[Page-level text extractions]
##############################

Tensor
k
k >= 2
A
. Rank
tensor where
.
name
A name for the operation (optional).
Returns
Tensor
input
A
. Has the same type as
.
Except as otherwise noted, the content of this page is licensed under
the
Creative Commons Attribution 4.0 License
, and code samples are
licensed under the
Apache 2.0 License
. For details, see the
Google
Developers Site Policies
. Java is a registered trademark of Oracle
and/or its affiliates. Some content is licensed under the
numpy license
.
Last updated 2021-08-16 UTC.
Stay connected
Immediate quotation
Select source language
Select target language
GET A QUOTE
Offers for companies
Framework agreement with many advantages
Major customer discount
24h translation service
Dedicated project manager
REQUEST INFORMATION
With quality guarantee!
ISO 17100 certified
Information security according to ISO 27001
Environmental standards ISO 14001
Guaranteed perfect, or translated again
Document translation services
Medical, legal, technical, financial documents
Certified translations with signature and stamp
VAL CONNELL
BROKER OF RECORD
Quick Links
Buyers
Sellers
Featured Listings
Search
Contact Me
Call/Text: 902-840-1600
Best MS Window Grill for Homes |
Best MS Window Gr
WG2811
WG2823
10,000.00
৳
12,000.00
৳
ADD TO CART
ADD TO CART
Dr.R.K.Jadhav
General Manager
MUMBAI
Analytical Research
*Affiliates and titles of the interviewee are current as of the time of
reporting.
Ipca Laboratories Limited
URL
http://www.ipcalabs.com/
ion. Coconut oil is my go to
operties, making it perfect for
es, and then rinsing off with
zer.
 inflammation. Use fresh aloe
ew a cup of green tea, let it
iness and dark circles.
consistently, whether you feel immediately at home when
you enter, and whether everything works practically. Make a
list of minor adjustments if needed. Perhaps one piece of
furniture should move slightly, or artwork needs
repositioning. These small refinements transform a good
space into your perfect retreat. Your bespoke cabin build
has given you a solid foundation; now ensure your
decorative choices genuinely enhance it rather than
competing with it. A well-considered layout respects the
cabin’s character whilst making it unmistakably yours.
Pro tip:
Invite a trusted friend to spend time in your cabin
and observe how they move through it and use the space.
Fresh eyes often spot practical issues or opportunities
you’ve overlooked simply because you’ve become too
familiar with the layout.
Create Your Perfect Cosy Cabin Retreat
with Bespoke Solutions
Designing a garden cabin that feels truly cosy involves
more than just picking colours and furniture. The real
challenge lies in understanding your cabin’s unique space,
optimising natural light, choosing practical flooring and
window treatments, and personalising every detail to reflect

##############################

■ Task goal: Using the data above, tally each line that has the string "making" and report only the sum.

■ Task result: 2